How much of missions is missions? A wakeup call...

I heard a very wise, experienced missions leader make a shocking offhand comment.

“About 80% of missions isn’t really missions.”

He explained that there are few missionaries who go somewhere where there’s little or no believers, preach the gospel and do pioneer work/start from scratch. Most are going to places where there are a bunch of existing believers and seeing how they can ‘come alongside,’ ‘partner with,’ or ‘facilitate’ them.

If we dig a little deeper, we can see that he’s pointing to a huge discrepency in the missions world in general.

Many people would assume that ‘missions’ involves going overseas to spread the gospel in parts of the world that need to hear about Jesus. Or, as Paul put it,

“It has always been my ambition to preach the gospel where Christ was not known, so that I would not be building on someone else’s foundation. Rather, as it is written: ‘Those who were not told about him will see, and those who have not heard will understand’” (Romans 15:20-21)

But is that what most missionaries are doing?

Well, it turns out that only 3% of missionaries go to the unreached.

Only 3% of missionaries are going to places where there is little or no established gospel witness. The majority are going to places that have Christians all over the place, and many are going to places that are more Christian than their own home countries.

Only 3% of missionaries actually go to the places where the good news of Jesus is unheard of.

But of those 3% going to these “unreached” places, how many are living with an ambition to preach Christ to people who don’t know him? There seems to be only a minority that actually focuses on sharing the gospel with the lost and making new disciples. Probably the majority are involved in training, teaching, re-organizing, or funding the little clumps of existing believers in these areas.

Of that 3% going to the unreached, how many are going to the lost?

Many missionaries are going to places in unreached areas where they can plug-into existing church ministries and teach, facilitate, or set-up funding/partnerships etc. They’re not looking to avoid building on someone else’s foundation. Even in cities where there might be only 10-20 believers, many will focus on seeking these believers out and then seeing how they can re-organize them and become their pastor or trainer.

How many of these few missionaries are living with Paul’s Romans 15:20 ambition to avoid building on others’ work and to tell the gospel to people who haven’t heard about Jesus? Maybe 20% of that 3%? Maybe %0.6 of the worldwide missionary force? Maybe 1 in every 150 missionaries?

Being a missionary should be about seeking to be a witness in the places and people groups where people don’t get to hear about Jesus at all. Being a missionary should be about laying down our lives to let dying souls know the way to life. Being a missionary should not be about finding little bits of the church, and then trying to exert our own leadership and influence on them.

Being a missionary should not be about imposing western financial patronage on existing believers or communities. Being a missionary should be about planting the gospel and making disciples, not about planting our church structures. (Or, as is more in vogue these days, our human blueprints for movements and 3 letter acronyms…)

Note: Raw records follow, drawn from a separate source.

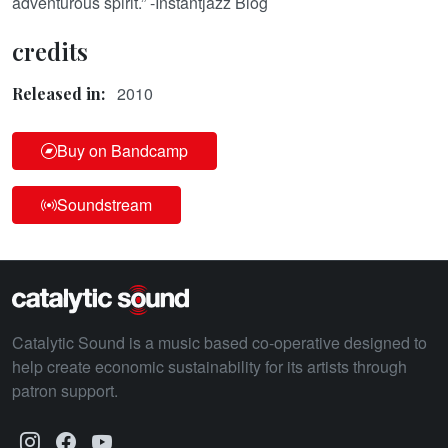
adventurous spirit.” -Instantjazz Blog
credits
2010
Released in:
Buy on Bandcamp
Soundstream
Catalytic Sound is a music based co-operative designed to
help create economic sustainability for its artists through
patron support.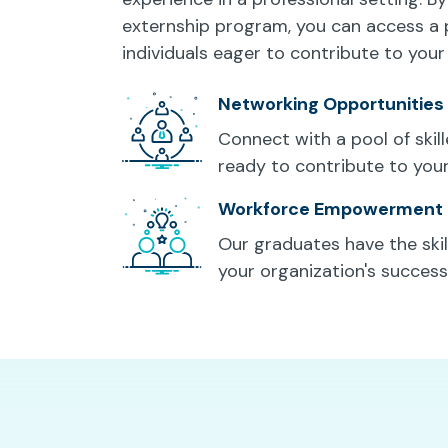
externship program, you can access a 
individuals eager to contribute to your
Networking Opportunities
Connect with a pool of skil
ready to contribute to you
Workforce Empowerment
Our graduates have the skill
your organization's success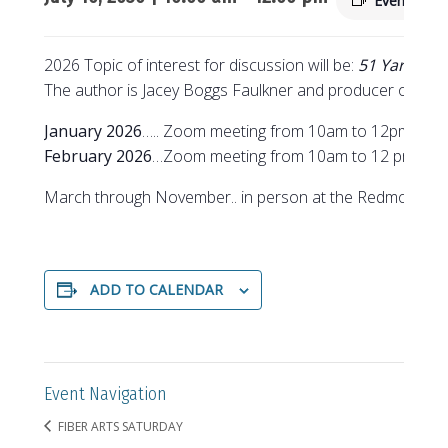
Event Seri
2026 Topic of interest for discussion will be:
51 Yarns to
The author is Jacey Boggs Faulkner and producer of the
January 2026
….. Zoom meeting from 10am to 12pm
February 2026
…Zoom meeting from 10am to 12 pm
March through November.. in person at the Redmond Se
ADD TO CALENDAR
Event Navigation
FIBER ARTS SATURDAY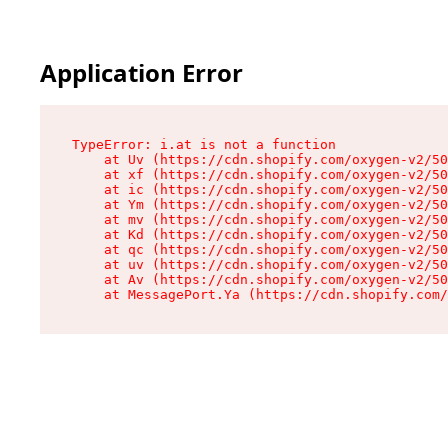
Application Error
TypeError: i.at is not a function

    at Uv (https://cdn.shopify.com/oxygen-v2/50
    at xf (https://cdn.shopify.com/oxygen-v2/50
    at ic (https://cdn.shopify.com/oxygen-v2/50
    at Ym (https://cdn.shopify.com/oxygen-v2/50
    at mv (https://cdn.shopify.com/oxygen-v2/50
    at Kd (https://cdn.shopify.com/oxygen-v2/50
    at qc (https://cdn.shopify.com/oxygen-v2/50
    at uv (https://cdn.shopify.com/oxygen-v2/50
    at Av (https://cdn.shopify.com/oxygen-v2/50
    at MessagePort.Ya (https://cdn.shopify.com/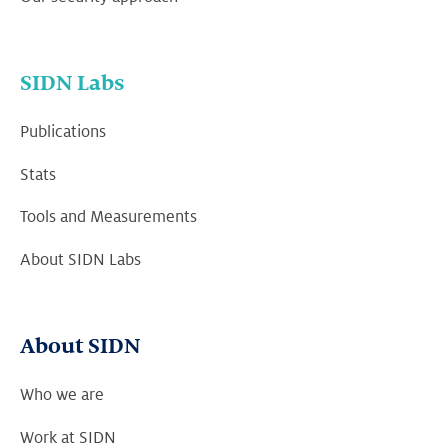
SIDN Labs
Publications
Stats
Tools and Measurements
About SIDN Labs
About SIDN
Who we are
Work at SIDN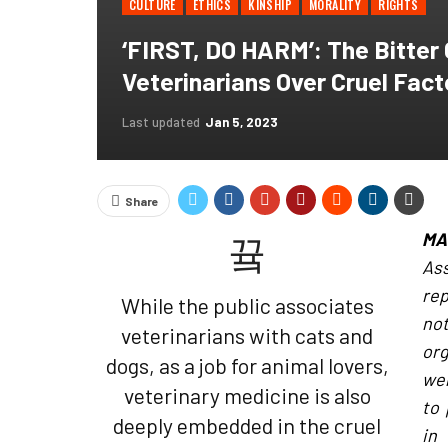
CULTURE
ETHICS
KINSHIP
MORALITY
RIGHTS
‘FIRST, DO HARM’: The Bitter 
Veterinarians Over Cruel Fac
Last updated
Jan 5, 2023
Share
MA
As
rep
While the public associates
not
veterinarians with cats and
org
dogs, as a job for animal lovers,
wer
veterinary medicine is also
to 
deeply embedded in the cruel
in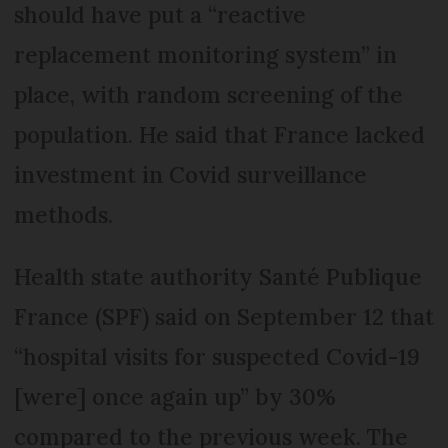
should have put a “reactive
replacement monitoring system” in
place, with random screening of the
population. He said that France lacked
investment in Covid surveillance
methods.
Health state authority Santé Publique
France (SPF) said on September 12 that
“hospital visits for suspected Covid-19
[were] once again up” by 30%
compared to the previous week. The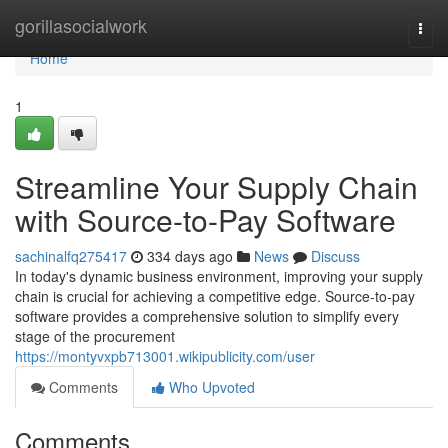
Home
gorillasocialwork
Togg
navi
Home
1
Streamline Your Supply Chain
with Source-to-Pay Software
sachinalfq275417
334 days ago
News
Discuss
In today's dynamic business environment, improving your supply
chain is crucial for achieving a competitive edge. Source-to-pay
software provides a comprehensive solution to simplify every
stage of the procurement
https://montyvxpb713001.wikipublicity.com/user
Comments
Who Upvoted
Comments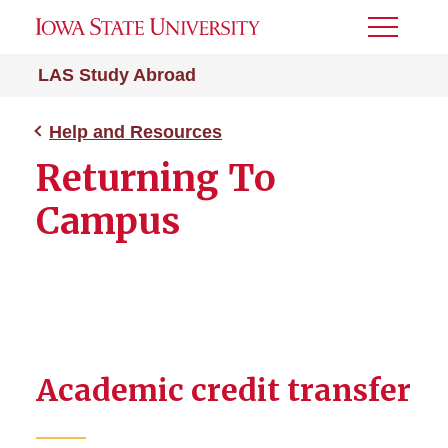
Toggle
Menu
LAS Study Abroad
Help and Resources
Returning To
Campus
Academic credit transfer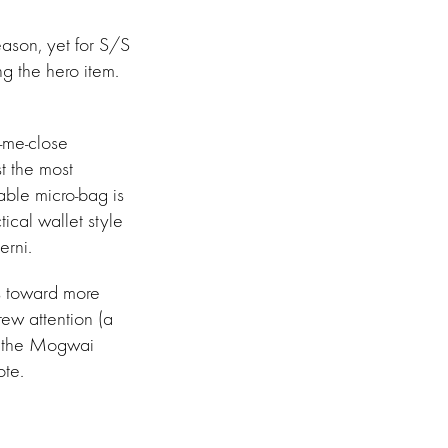
eason, yet for S/S
ng the hero item.
-me-close
t the most
able micro-bag is
tical wallet style
erni.
as toward more
rew attention (a
o the Mogwai
ote.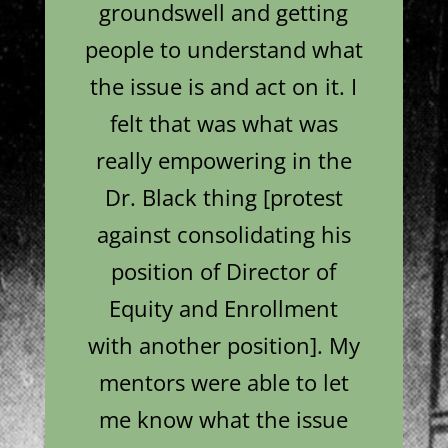
groundswell and getting
people to understand what
the issue is and act on it. I
felt that was what was
really empowering in the
Dr. Black thing [protest
against consolidating his
position of Director of
Equity and Enrollment
with another position]. My
mentors were able to let
me know what the issue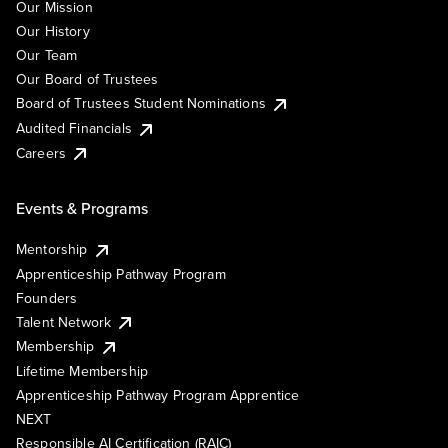
Our Mission
Our History
Our Team
Our Board of Trustees
Board of Trustees Student Nominations
Audited Financials
Careers
Events & Programs
Mentorship
Apprenticeship Pathway Program
Founders
Talent Network
Membership
Lifetime Membership
Apprenticeship Pathway Program Apprentice
NEXT
Responsible AI Certification (RAIC)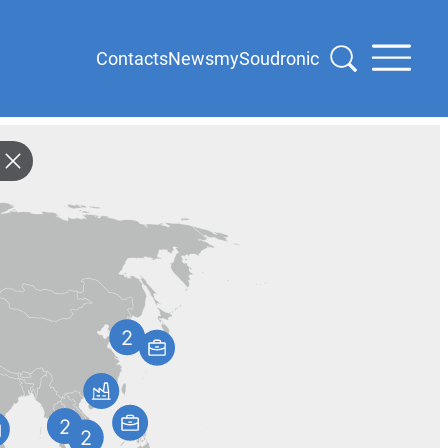
Contacts
News
mySoudronic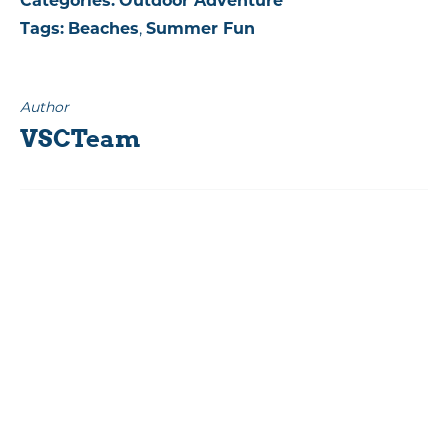
Categories:
Outdoor Adventure
Tags:
Beaches
,
Summer Fun
Author
VSCTeam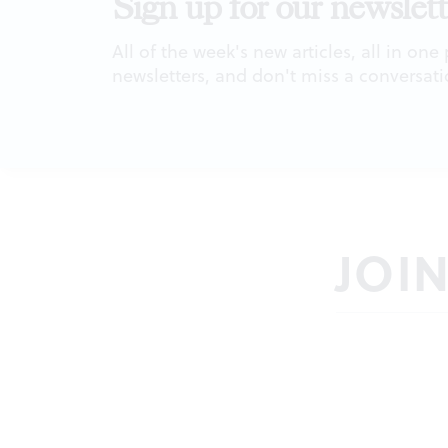
Sign up for our newslett
All of the week's new articles, all in one
newsletters, and don't miss a conversati
JOI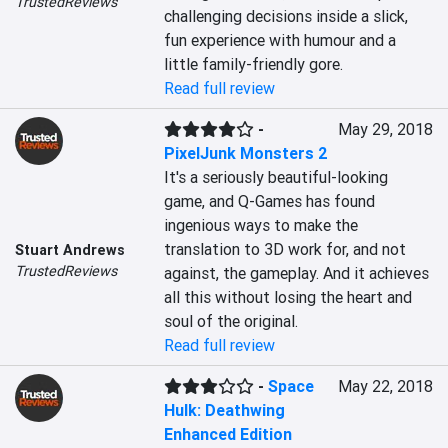
TrustedReviews
challenging decisions inside a slick, 
fun experience with humour and a 
little family-friendly gore.
Read full review
-
May 29, 2018
PixelJunk Monsters 2
It's a seriously beautiful-looking 
game, and Q-Games has found 
ingenious ways to make the 
translation to 3D work for, and not 
Stuart Andrews
TrustedReviews
against, the gameplay. And it achieves 
all this without losing the heart and 
soul of the original.
Read full review
-
Space
May 22, 2018
Hulk: Deathwing
Enhanced Edition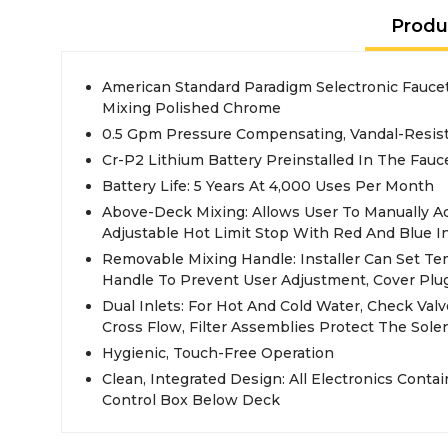
Produ
American Standard Paradigm Selectronic Fauc
Mixing Polished Chrome
0.5 Gpm Pressure Compensating, Vandal-Resist
Cr-P2 Lithium Battery Preinstalled In The Fauc
Battery Life: 5 Years At 4,000 Uses Per Month
Above-Deck Mixing: Allows User To Manually A
Adjustable Hot Limit Stop With Red And Blue I
Removable Mixing Handle: Installer Can Set 
Handle To Prevent User Adjustment, Cover Plu
Dual Inlets: For Hot And Cold Water, Check Val
Cross Flow, Filter Assemblies Protect The Sole
Hygienic, Touch-Free Operation
Clean, Integrated Design: All Electronics Conta
Control Box Below Deck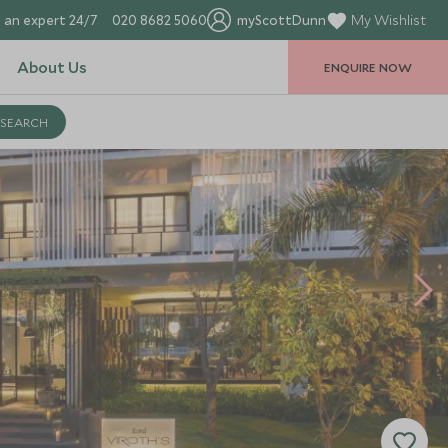
 an expert 24/7
020 8682 5060
myScottDunn
My Wishlist
About Us
ENQUIRE NOW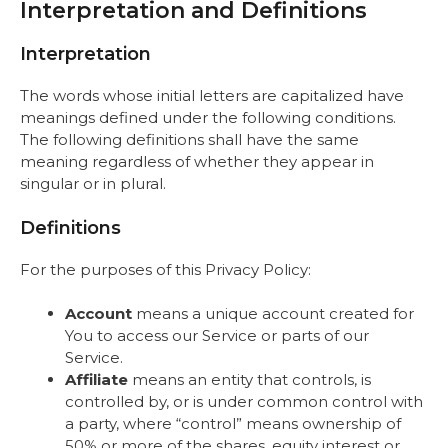
Interpretation and Definitions
Interpretation
The words whose initial letters are capitalized have
meanings defined under the following conditions.
The following definitions shall have the same
meaning regardless of whether they appear in
singular or in plural.
Definitions
For the purposes of this Privacy Policy:
Account
means a unique account created for
You to access our Service or parts of our
Service.
Affiliate
means an entity that controls, is
controlled by, or is under common control with
a party, where “control” means ownership of
50% or more of the shares, equity interest or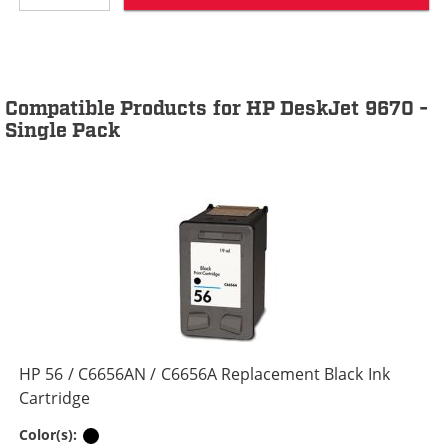
Compatible Products for HP DeskJet 9670 -
Single Pack
HP 56 / C6656AN / C6656A Replacement Black Ink
Cartridge
Black
Color(s):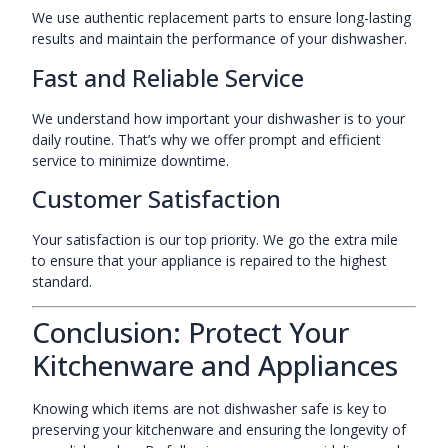
We use authentic replacement parts to ensure long-lasting
results and maintain the performance of your dishwasher.
Fast and Reliable Service
We understand how important your dishwasher is to your
daily routine. That’s why we offer prompt and efficient
service to minimize downtime.
Customer Satisfaction
Your satisfaction is our top priority. We go the extra mile
to ensure that your appliance is repaired to the highest
standard.
Conclusion: Protect Your
Kitchenware and Appliances
Knowing which items are not dishwasher safe is key to
preserving your kitchenware and ensuring the longevity of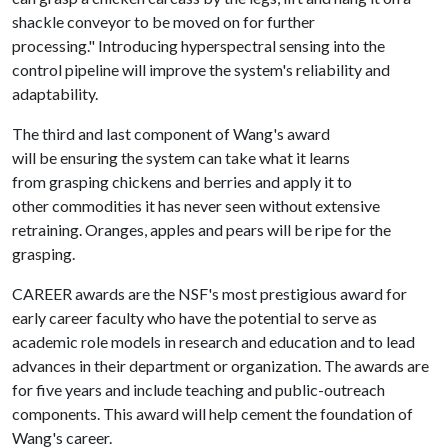
shackle conveyor to be moved on for further
processing." Introducing hyperspectral sensing into the
control pipeline will improve the system's reliability and
adaptability.
The third and last component of Wang's award
will be ensuring the system can take what it learns
from grasping chickens and berries and apply it to
other commodities it has never seen without extensive
retraining. Oranges, apples and pears will be ripe for the
grasping.
CAREER awards are the NSF's most prestigious award for
early career faculty who have the potential to serve as
academic role models in research and education and to lead
advances in their department or organization. The awards are
for five years and include teaching and public-outreach
components. This award will help cement the foundation of
Wang's career.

Not all of missions work is driven by the same ambition that Paul described in Romans 15:20. It might be international or cross-cultural, but it often has nothing to do with Romans 15:20.

So, is it any wonder that many Christians and churches aren’t interested in missions and missionaries? Is it any wonder that so few young people are pursuing a career in missions? Is it any wonder that people who try this kind of missions decide it’s ‘not for them?’

Maybe people have a bad taste in their mouth because the missions they’ve tasted wasn’t missions. It was something else.

Often what people have seen and experienced in the name of “missions” wasn’t Christ’s push to get his witnesses to new places and to seek and save the lost. It was just church ministry or building programs in different places.

Sadly, a lot of “missions” is not taking the gospel to new places but taking Western ideas, structures, and money to existing believers. No wonder that doesn’t wet our appetites and stir our spirits.

Perhaps the word “missions” has been overused and watered down. Perhaps people don’t even know what it means. Perhaps we need a new word all together, a new job description people can rally to.